4. The School for Good and Evil by Soman Chainani
Probably the most creative book I’ve read in a while. I picked it up expecting a thin paperback and not a 500-page epic, but it’s worth every page. There’s a strong female friendship between two polar opposite girls (one who’s selflessly “good” but doesn’t think she is and one who thinks she’s good and is obviously too self-centered to be) and both girls get some absolutely AWESOME character growth. The setting is also fantastic, with a lot to explore, and honestly I’d love to go there. Overall, a great book.

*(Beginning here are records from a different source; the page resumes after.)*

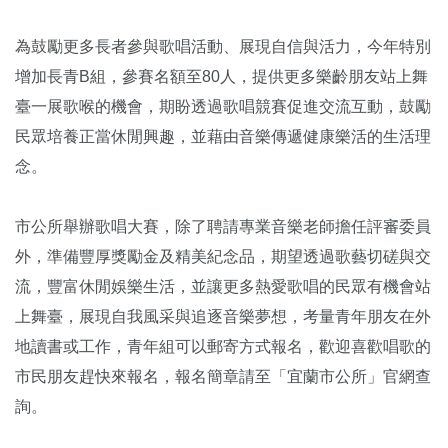
為鼓勵更多長者參與歌唱活動、展現自信與活力，今年特別
增加長青B組，參賽名額至80人，提供更多樂齡朋友站上舞
臺一展歌喉的機會，期盼透過歌唱競賽促進交流互動，鼓勵
民眾培養正當休閒興趣，並藉由音樂傳遞健康樂活的生活理
念。
市公所舉辦歌唱大賽，除了聘請專業音樂老師擔任評審委員
外，準備豐厚獎勵金及精美紀念品，期望透過歌藝切磋與交
流，豐富休閒娛樂生活，並讓更多熱愛歌唱的民眾有機會站
上舞臺，展現自我風采與追逐音樂夢想，考量青年朋友在外
地讀書或工作，青年組可以郵寄方式報名，歡迎喜歡唱歌的
市民朋友趕快來報名，報名簡章請至「宜蘭市公所」官網查
詢。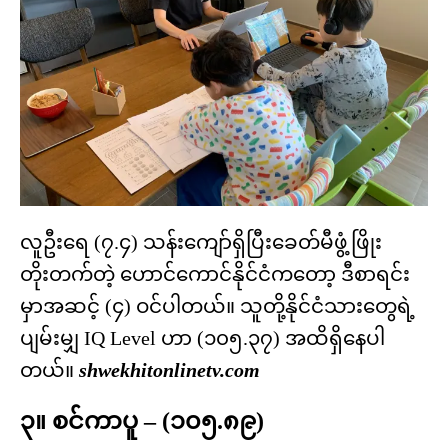
လူဦးရေ (၇.၄) သန်းကျော်ရှိပြီးခေတ်မီဖွံ့ဖြိုး
တိုးတက်တဲ့ ဟောင်ကောင်နိုင်ငံကတော့ ဒီစာရင်း
မှာအဆင့် (၄) ဝင်ပါတယ်။ သူတို့နိုင်ငံသားတွေရဲ့
ပျမ်းမျှ IQ Level ဟာ (၁၀၅.၃၇) အထိရှိနေပါ
တယ်။
shwekhitonlinetv.com
၃။ စင်ကာပူ – (၁၀၅.၈၉)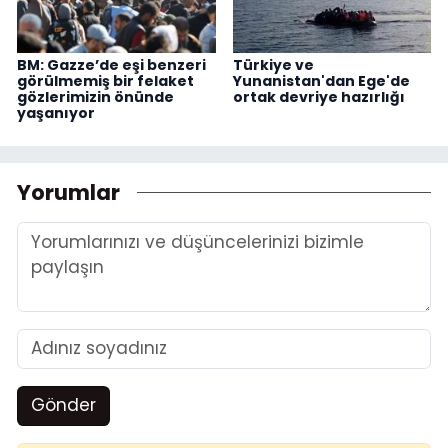
BM: Gazze’de eşi benzeri
Türkiye ve
görülmemiş bir felaket
Yunanistan'dan Ege'de
gözlerimizin önünde
ortak devriye hazırlığı
yaşanıyor
Yorumlar
Gönder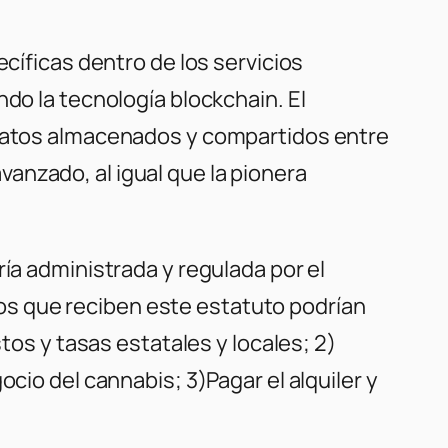
ecíficas dentro de los servicios
do la tecnología blockchain. El
s datos almacenados y compartidos entre
anzado, al igual que la pionera
ía administrada y regulada por el
s que reciben este estatuto podrían
tos y tasas estatales y locales; 2)
cio del cannabis; 3)Pagar el alquiler y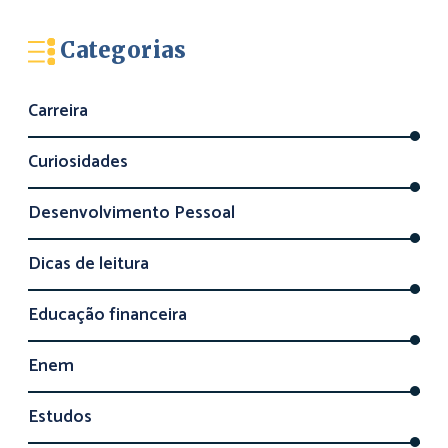
Categorias
Carreira
Curiosidades
Desenvolvimento Pessoal
Dicas de leitura
Educação financeira
Enem
Estudos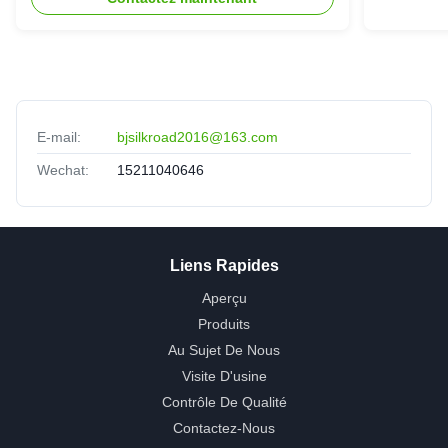
E-mail:
bjsilkroad2016@163.com
Wechat:
15211040646
Liens Rapides
Aperçu
Produits
Au Sujet De Nous
Visite D'usine
Contrôle De Qualité
Contactez-Nous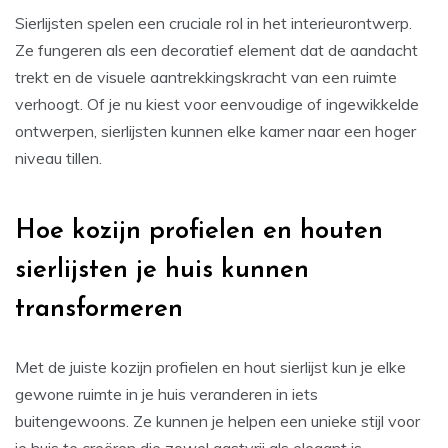
Sierlijsten spelen een cruciale rol in het interieurontwerp.
Ze fungeren als een decoratief element dat de aandacht
trekt en de visuele aantrekkingskracht van een ruimte
verhoogt. Of je nu kiest voor eenvoudige of ingewikkelde
ontwerpen, sierlijsten kunnen elke kamer naar een hoger
niveau tillen.
Hoe kozijn profielen en houten
sierlijsten je huis kunnen
transformeren
Met de juiste kozijn profielen en hout sierlijst kun je elke
gewone ruimte in je huis veranderen in iets
buitengewoons. Ze kunnen je helpen een unieke stijl voor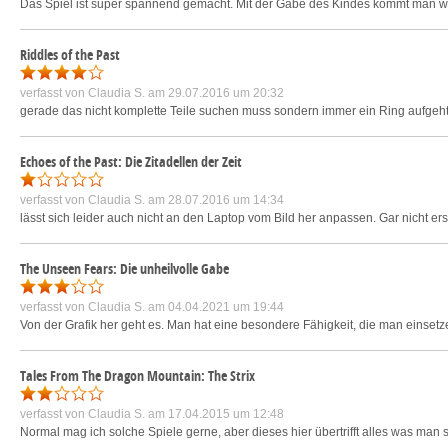
Das Spiel ist super spannend gemacht. Mit der Gabe des Kindes kommt man we
Riddles of the Past
verfasst von
Claudia S.
am 29.07.2016 um 20:32
gerade das nicht komplette Teile suchen muss sondern immer ein Ring aufgeht
Echoes of the Past: Die Zitadellen der Zeit
verfasst von
Claudia S.
am 28.07.2016 um 14:34
lässt sich leider auch nicht an den Laptop vom Bild her anpassen. Gar nicht erst
The Unseen Fears: Die unheilvolle Gabe
verfasst von
Claudia S.
am 04.04.2021 um 19:44
Von der Grafik her geht es. Man hat eine besondere Fähigkeit, die man einsetz
Tales From The Dragon Mountain: The Strix
verfasst von
Claudia S.
am 17.04.2015 um 12:48
Normal mag ich solche Spiele gerne, aber dieses hier übertrifft alles was ma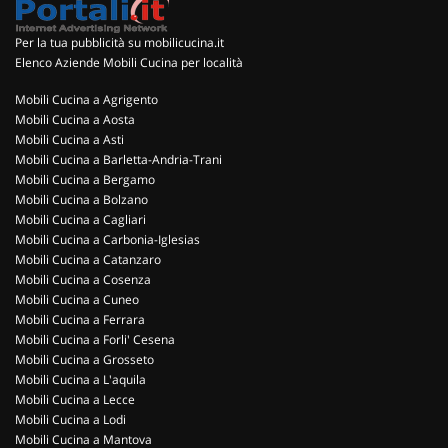
Per la tua pubblicità su mobilicucina.it
Elenco Aziende Mobili Cucina per località
Mobili Cucina a Agrigento
Mobili Cucina a Aosta
Mobili Cucina a Asti
Mobili Cucina a Barletta-Andria-Trani
Mobili Cucina a Bergamo
Mobili Cucina a Bolzano
Mobili Cucina a Cagliari
Mobili Cucina a Carbonia-Iglesias
Mobili Cucina a Catanzaro
Mobili Cucina a Cosenza
Mobili Cucina a Cuneo
Mobili Cucina a Ferrara
Mobili Cucina a Forli' Cesena
Mobili Cucina a Grosseto
Mobili Cucina a L'aquila
Mobili Cucina a Lecce
Mobili Cucina a Lodi
Mobili Cucina a Mantova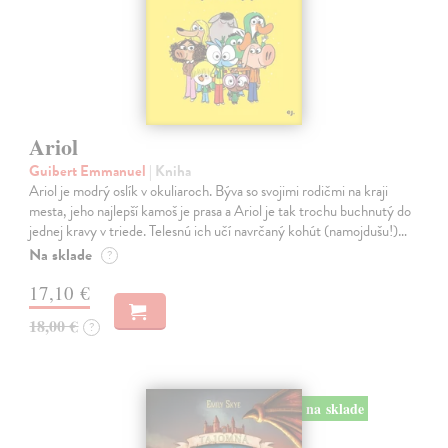
Ariol
Guibert Emmanuel
| Kniha
Ariol je modrý oslík v okuliaroch. Býva so svojimi rodičmi na kraji
mesta, jeho najlepší kamoš je prasa a Ariol je tak trochu buchnutý do
jednej kravy v triede. Telesnú ich učí navrčaný kohút (namojdušu!)…
Na sklade
?
17,10 €
18,00 €
?
na sklade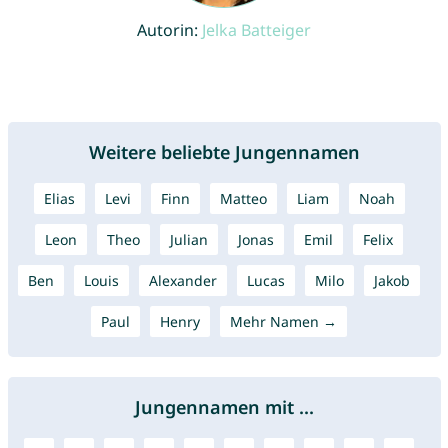
Autorin:
Jelka Batteiger
Weitere beliebte Jungennamen
Elias
Levi
Finn
Matteo
Liam
Noah
Leon
Theo
Julian
Jonas
Emil
Felix
Ben
Louis
Alexander
Lucas
Milo
Jakob
Paul
Henry
Mehr Namen →
Jungennamen mit ...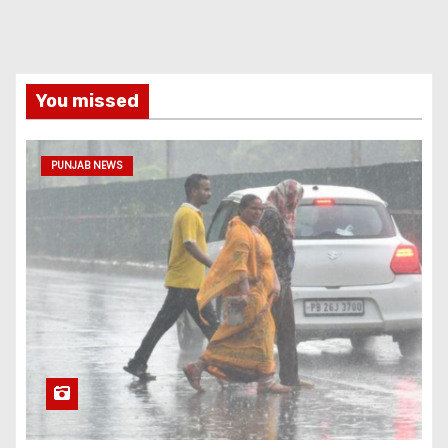
You missed
PUNJAB NEWS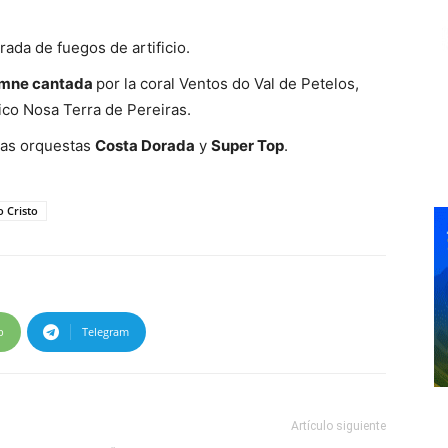
ada de fuegos de artificio.
emne cantada
por la coral Ventos do Val de Petelos,
rico Nosa Terra de Pereiras.
 las orquestas
Costa Dorada
y
Super Top
.
o Cristo
p
Telegram
Artículo siguiente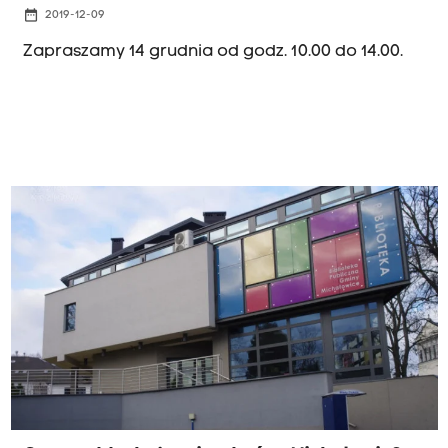
date_range
2019-12-09
Zapraszamy 14 grudnia od godz. 10.00 do 14.00.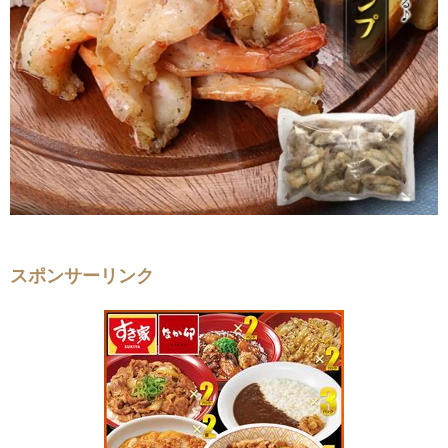
スポンサーリンク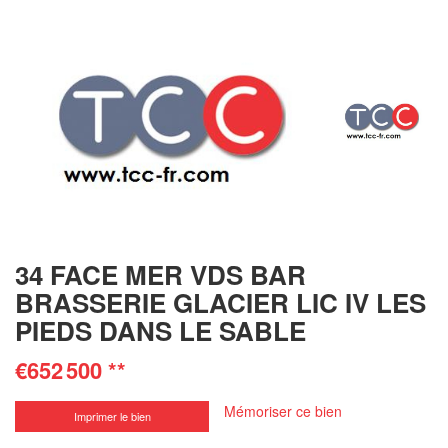
34 FACE MER VDS BAR
BRASSERIE GLACIER LIC IV LES
PIEDS DANS LE SABLE
€652 500
**
Mémoriser ce bien
Imprimer le bien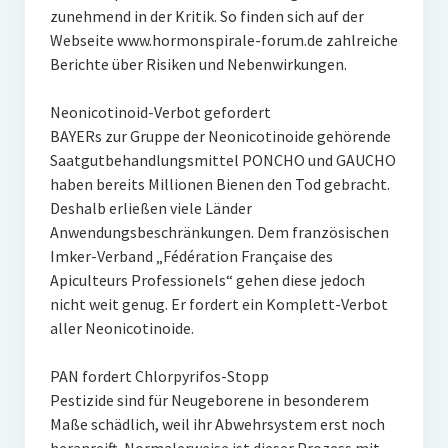
zunehmend in der Kritik. So finden sich auf der
Webseite www.hormonspirale-forum.de zahlreiche
Berichte über Risiken und Nebenwirkungen.
Neonicotinoid-Verbot gefordert
BAYERs zur Gruppe der Neonicotinoide gehörende
Saatgutbehandlungsmittel PONCHO und GAUCHO
haben bereits Millionen Bienen den Tod gebracht.
Deshalb erließen viele Länder
Anwendungsbeschränkungen. Dem französischen
Imker-Verband „Fédération Française des
Apiculteurs Professionels“ gehen diese jedoch
nicht weit genug. Er fordert ein Komplett-Verbot
aller Neonicotinoide.
PAN fordert Chlorpyrifos-Stopp
Pestizide sind für Neugeborene in besonderem
Maße schädlich, weil ihr Abwehrsystem erst noch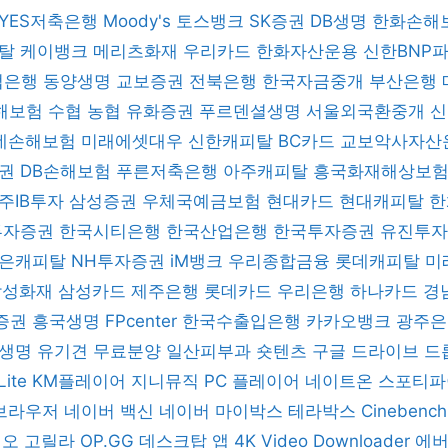
YES저축은행
Moody's
토스뱅크
SK증권
DB생명
한화손해
피탈
케이뱅크
메리츠화재
우리카드
한화자산운용
신한BNP
업은행
동양생명
교보증권
전북은행
한국자금중개
부산은행
해보험
수협
농협
유화증권
푸르덴셜생명
서울외국환중개
데손해보험
미래에셋대우
신한캐피탈
BC카드
교보악사자산
증권
DB손해보험
푸른저축은행
아주캐피탈
흥국화재해상보
주IB투자
삼성증권
우체국예금보험
현대카드
현대캐피탈
한
 투자증권
한국시티은행
한국산업은행
한국투자증권
유진투
은캐피탈
NH투자증권
iM뱅크
우리종합금융
롯데캐피탈
미
삼성화재
삼성카드
제주은행
롯데카드
우리은행
하나카드
경
증권
흥국생명
FPcenter
한국수출입은행
카카오뱅크
광주
B생명
유기견 무료분양
일산피부과
숏텐츠
구글 드라이브
드
Lite
KM플레이어
지니뮤직 PC 플레이어
네이트온
스포티
브라우저
네이버 백신
네이버 마이박스
테라박스
Cinebenc
디오 고릴라
OP.GG 데스크탑 앱
4K Video Downloader
에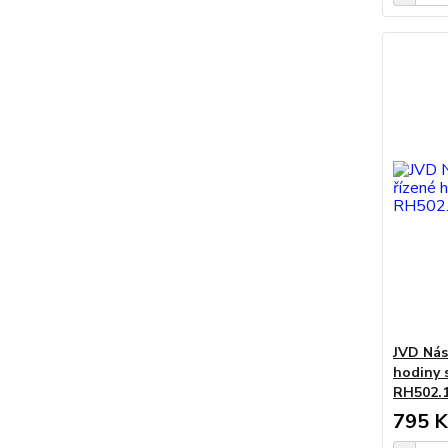
JVD Nás
hodiny 
RH502.
795 K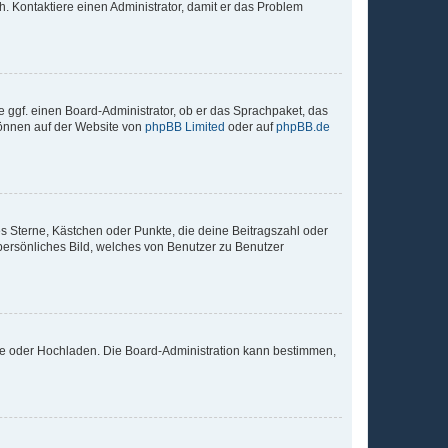
sch. Kontaktiere einen Administrator, damit er das Problem
e ggf. einen Board-Administrator, ob er das Sprachpaket, das
 können auf der Website von
phpBB Limited
oder auf
phpBB.de
es Sterne, Kästchen oder Punkte, die deine Beitragszahl oder
 persönliches Bild, welches von Benutzer zu Benutzer
ote oder Hochladen. Die Board-Administration kann bestimmen,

5. The Life-Changing Magic of Tidying Up by Marie Kondo
I’ll confess: I read this back in July and I still haven’t used any of these principles to tidy up my living space, even though I’ve been in my new house since August. But I’m including it here anyway because it was an extremely inspiring read. It made me want to get my crap together – or, more accurately, get rid of my crap. It was also a thoroughly enjoyable read. My opinion may change after actually putting these principles into use (although I doubt it), but for now, it makes my top five favorite reads of the year.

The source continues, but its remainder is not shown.